How to parent like a minimalist - recapped

Newborn photography chelsea

I recently came across an article from with this very title, which truly reflected my philosophy in life, applied to parenting. By no means do I preach anything or like to give people advice on how to live their lives and especially on how to raise their children, but I thought it was ok to share a summarised version of this article I really liked.

The points made by Denaye Barahona were as follows:

1. Hover less and your children will live more.

We spend so much time protecting our children, we forget to let them live. When we hover over them and perseverate over safety, our fears can undermine a child’s confidence. These fears rob them of their independence. Instead of hovering, let’s instil a sense of responsibility and natural curiosity for the world.

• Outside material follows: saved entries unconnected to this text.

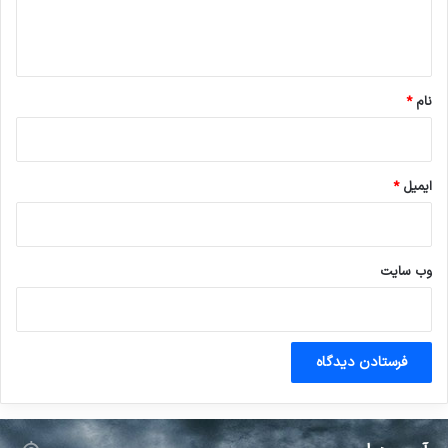
ا
ه
*
نام
*
ایمیل
*
وب‌ سایت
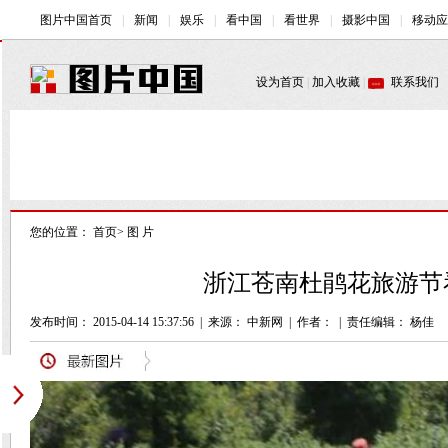
您的位置：
首页
>
图 片
浙江苍南杜鹃花旅游节看
发布时间： 2015-04-14 15:37:56
|
来源： 中新网
|
作者：
|
责任编辑： 杨佳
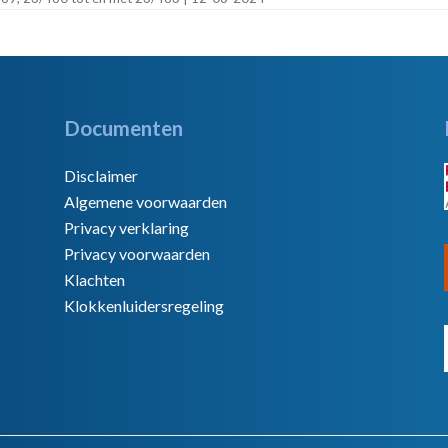
Documenten
Disclaimer
Algemene voorwaarden
Privacy verklaring
Privacy voorwaarden
Klachten
Klokkenluidersregeling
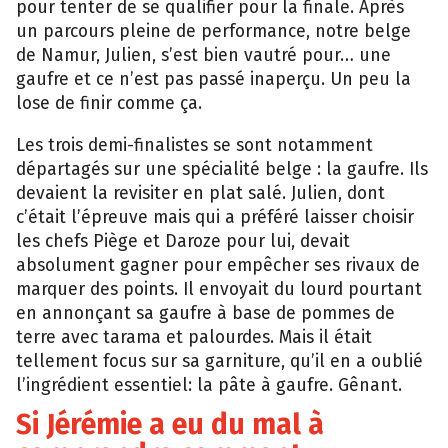
pour tenter de se qualifier pour la finale. Après
un parcours pleine de performance, notre belge
de Namur, Julien, s’est bien vautré pour… une
gaufre et ce n’est pas passé inaperçu. Un peu la
lose de finir comme ça.
Les trois demi-finalistes se sont notamment
départagés sur une spécialité belge : la gaufre. Ils
devaient la revisiter en plat salé. Julien, dont
c’était l’épreuve mais qui a préféré laisser choisir
les chefs Piège et Daroze pour lui, devait
absolument gagner pour empêcher ses rivaux de
marquer des points. Il envoyait du lourd pourtant
en annonçant sa gaufre à base de pommes de
terre avec tarama et palourdes. Mais il était
tellement focus sur sa garniture, qu’il en a oublié
l’ingrédient essentiel: la pâte à gaufre. Gênant.
Si Jérémie a eu du mal à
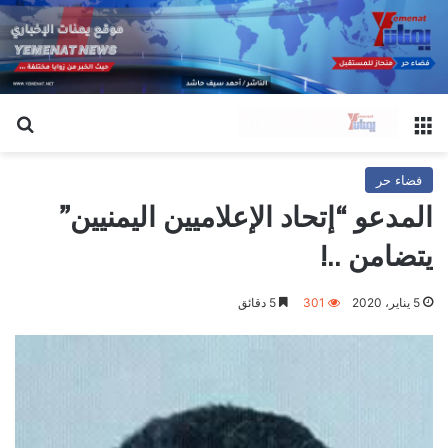
القائمة
بح
فضاء حر
المدعو “إتحاد الإعلاميين اليمنيين”
يتضامن ..!
5 يناير، 2020
301
5 دقائق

2. Entertain less and your children will innovate more.

When we provide endless varieties of entertainment for our children, we leave them with very little opportunity to create and explore new ideas on their own.

Skip the Pinterest activities. Then cut back on the screen time. Let kids be bored. Give them space. The innovation that results will astound you.

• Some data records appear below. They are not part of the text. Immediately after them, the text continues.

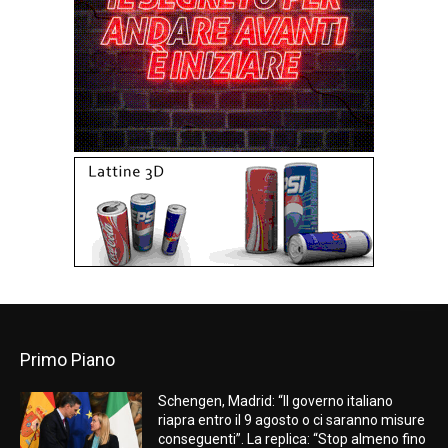
Primo Piano
Schengen, Madrid: “Il governo italiano
riapra entro il 9 agosto o ci saranno misure
conseguenti”. La replica: “Stop almeno fino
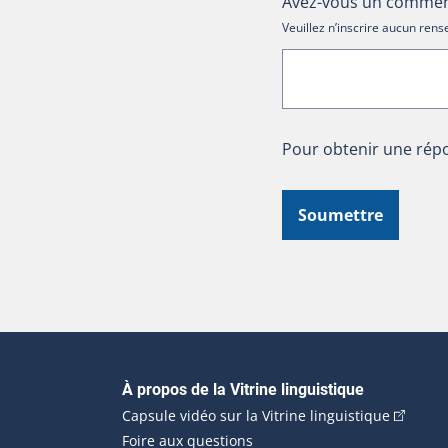
Avez-vous un comment
Veuillez n’inscrire aucun re
Pour obtenir une répo
Soumettre
Navigation principale
À propos de la Vitrine linguistique
(Cet hyp
Capsule vidéo sur la Vitrine linguistique
Foire aux questions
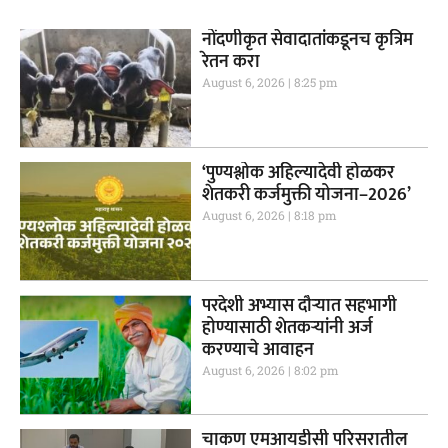
नोंदणीकृत सेवादातांकडूनच कृत्रिम
रेतन करा
August 6, 2026
8:25 pm
‘पुण्यश्लोक अहिल्यादेवी होळकर
शेतकरी कर्जमुक्ती योजना–2026’
August 6, 2026
8:18 pm
परदेशी अभ्यास दौऱ्यात सहभागी
होण्यासाठी शेतकऱ्यांनी अर्ज
करण्याचे आवाहन
August 6, 2026
8:02 pm
चाकण एमआयडीसी परिसरातील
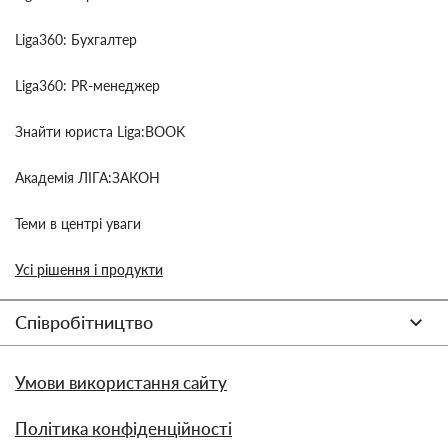
Liga360: Бухгалтер
Liga360: PR-менеджер
Знайти юриста Liga:BOOK
Академія ЛІГА:ЗАКОН
Теми в центрі уваги
Усі рішення і продукти
Співробітництво
Умови використання сайту
Політика конфіденційності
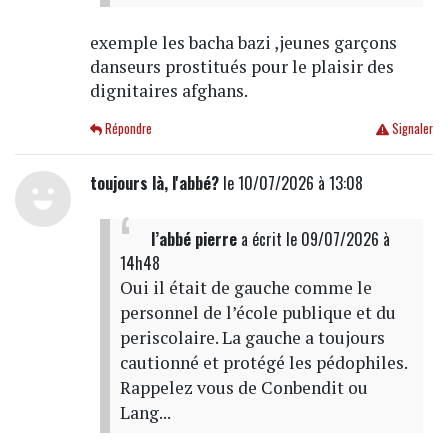
exemple les bacha bazi ,jeunes garçons
danseurs prostitués pour le plaisir des
dignitaires afghans.
Répondre
Signaler
toujours là, l'abbé?
le 10/07/2026 à 13:08
l’abbé pierre
a écrit
le 09/07/2026 à
14h48
Oui il était de gauche comme le
personnel de l’école publique et du
periscolaire. La gauche a toujours
cautionné et protégé les pédophiles.
Rappelez vous de Conbendit ou
Lang...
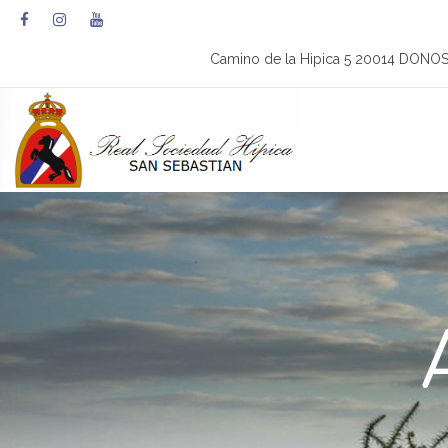
Camino de la Hipica 5 20014 DONO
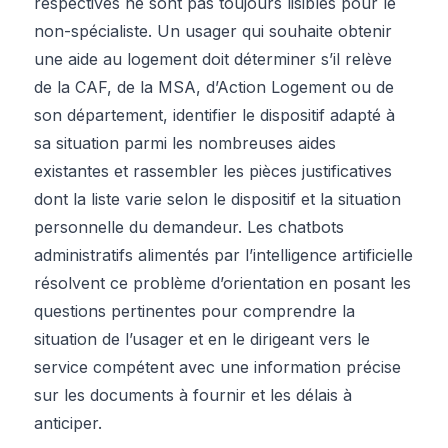
respectives ne sont pas toujours lisibles pour le
non-spécialiste. Un usager qui souhaite obtenir
une aide au logement doit déterminer s’il relève
de la CAF, de la MSA, d’Action Logement ou de
son département, identifier le dispositif adapté à
sa situation parmi les nombreuses aides
existantes et rassembler les pièces justificatives
dont la liste varie selon le dispositif et la situation
personnelle du demandeur. Les chatbots
administratifs alimentés par l’intelligence artificielle
résolvent ce problème d’orientation en posant les
questions pertinentes pour comprendre la
situation de l’usager et en le dirigeant vers le
service compétent avec une information précise
sur les documents à fournir et les délais à
anticiper.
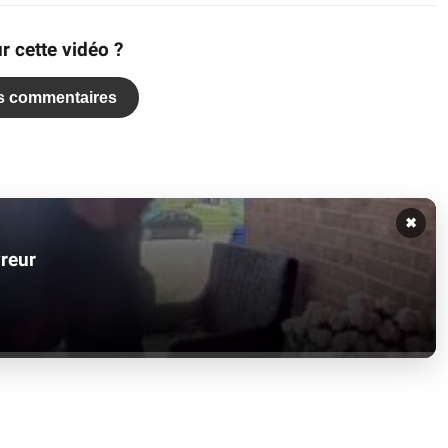
r cette vidéo ?
es commentaires
✖
vreur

3. Schedule less and your children will rest more.

As humans, we need to rest our bodies and minds. This is particularly true of small bodies that are growing and maturing rapidly. Research show us that childhood anxiety is a rising epidemic in this generation. A child who grows up with anxiety is significantly more likely to be plagued with mental health challenges throughout their adult years.

4. Referee less and your children will problem solve more.

Parents have the tendency to jump in and solve any disputes and challenges that children come across. It’s easier to be the referee than watch two kids awkwardly settle their own disagreement. It’s easier to be jump in and help than wait ten minutes for a kid to fumble through shoe tying.

After you hang up that hat, get comfortable sitting on the side-lines in silence. Kids need a lot of practice to learn how to problem solve—so let’s give them many chances to do it for themselves.

5. Buy less and your children will seek more.

Research shows that clutter is associated with higher levels of stress in families. Have you yelled at your kids to clean up their rooms recently? If your home has less inside, it is easier to clean up. It is easier to take good care of fewer things.

You know what doesn’t have a long-term impact on a child happiness? The latest hit toy. Buy your children less, and as a result, they will be able to better filter out the noise and focus on the important things.

I hope you enjoyed this article as much as I did!